[Start of section]
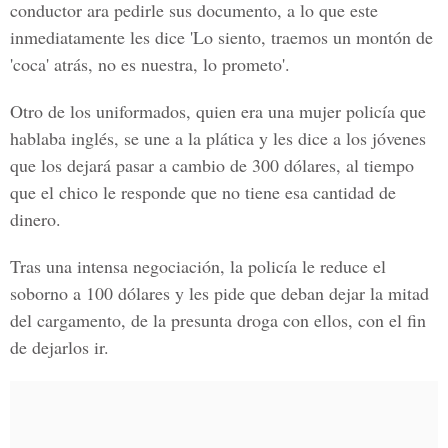
conductor ara pedirle sus documento, a lo que este
inmediatamente les dice 'Lo siento, traemos un montón de
'coca' atrás, no es nuestra, lo prometo'.
Otro de los uniformados, quien era una mujer policía que
hablaba inglés, se une a la plática y les dice a los jóvenes
que los dejará pasar a cambio de 300 dólares, al tiempo
que el chico le responde que no tiene esa cantidad de
dinero.
Tras una intensa negociación,
la policía le reduce el
soborno
a 100 dólares y les pide que deban dejar la mitad
del cargamento, de la presunta droga con ellos, con el fin
de dejarlos ir.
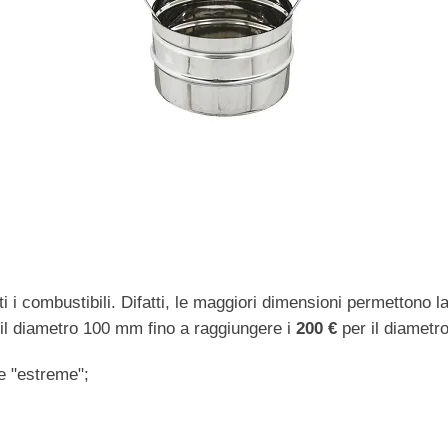
 i combustibili. Difatti, le maggiori dimensioni permettono la 
il diametro 100 mm fino a raggiungere i
200 €
per il diametr
e "estreme";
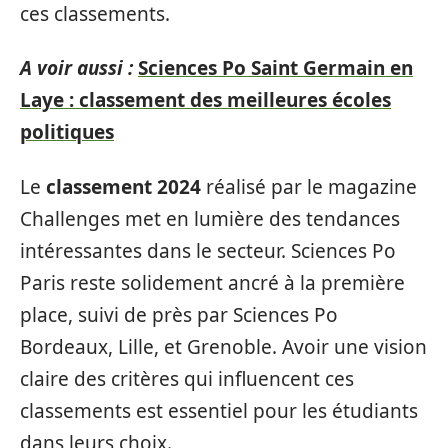
ces classements.
A voir aussi :
Sciences Po Saint Germain en
Laye : classement des meilleures écoles
politiques
Le
classement 2024
réalisé par le magazine
Challenges met en lumière des tendances
intéressantes dans le secteur. Sciences Po
Paris reste solidement ancré à la première
place, suivi de près par Sciences Po
Bordeaux, Lille, et Grenoble. Avoir une vision
claire des critères qui influencent ces
classements est essentiel pour les étudiants
dans leurs choix.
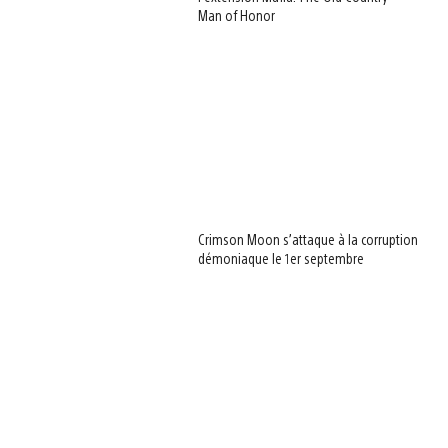
Man of Honor
Crimson Moon s’attaque à la corruption
démoniaque le 1er septembre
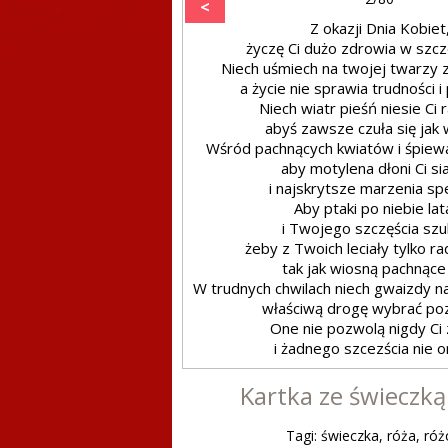
<
Z okazji Dnia Kobiet
życzę Ci dużo zdrowia w szcz
Niech uśmiech na twojej twarzy 
a życie nie sprawia trudności i 
Niech wiatr pieśń niesie Ci 
abyś zawsze czuła się jak 
Wśród pachnących kwiatów i śpiew
aby motylena dłoni Ci si
i najskrytsze marzenia spe
Aby ptaki po niebie lat
i Twojego szczęścia szu
żeby z Twoich leciały tylko ra
tak jak wiosną pachnące
W trudnych chwilach niech gwaizdy n
właściwą drogę wybrać poz
One nie pozwolą nigdy Ci 
i żadnego szcezścia nie o
Kartka ze świeczką 
Tagi: świeczka, róża, ró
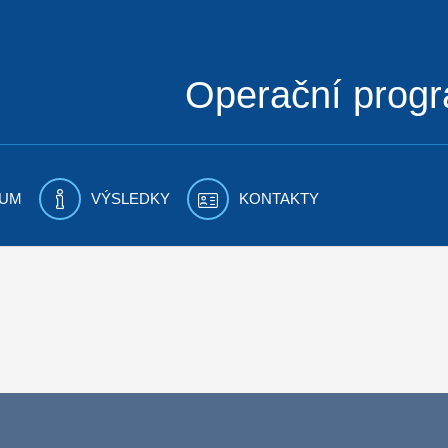
Operační prog
UM
VÝSLEDKY
KONTAKTY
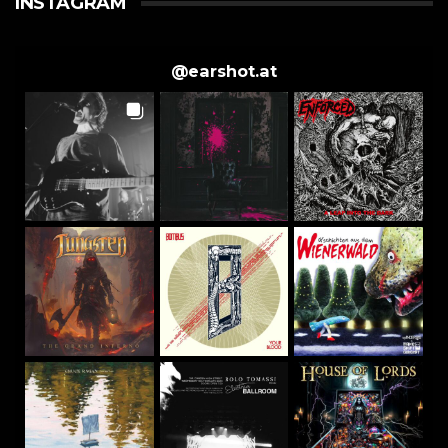
INSTAGRAM
@
earshot.at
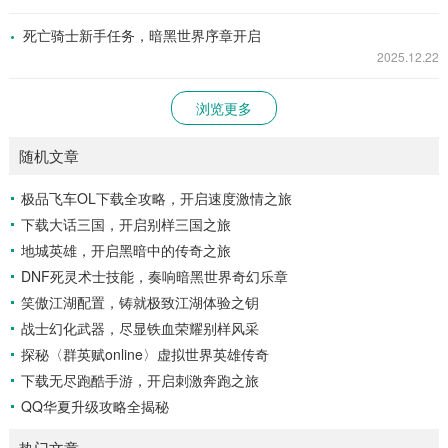
死亡骑士新手任务，暗黑世界序章开启
2025.12.22
浏览更多
随机文章
极品飞车OL下载全攻略，开启速度激情之旅
下载大话三国，开启别样三国之旅
地城英雄，开启黑暗中的传奇之旅
DNF死灵术士技能，奏响暗黑世界奇幻乐章
笑傲江湖配置，铸就极致江湖体验之钥
战士幻化武器，尽显铁血荣耀别样风采
探秘〈群英赋online〉虚拟世界英雄传奇
下载无尽跑酷手游，开启刺激奔跑之旅
QQ华夏升级攻略全揭秘
热门文章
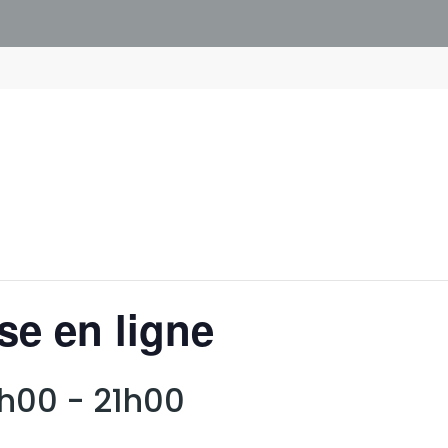
se en ligne
9h00
-
21h00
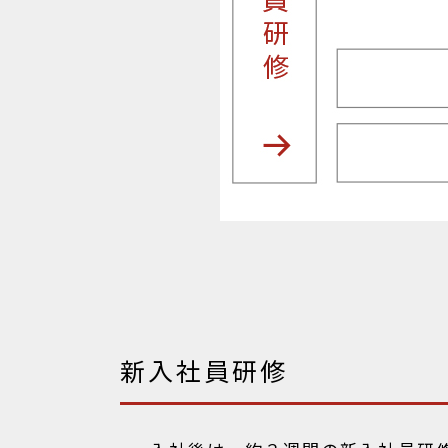
新入社員研修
[End of section]
● **Task item**:
Which lines in the records contain the word "dice"? Copy each one.

● **Problem solution**:
inmediatamente les dice 'Lo siento, traemos un montón de
hablaba inglés, se une a la plática y les dice a los jóvenes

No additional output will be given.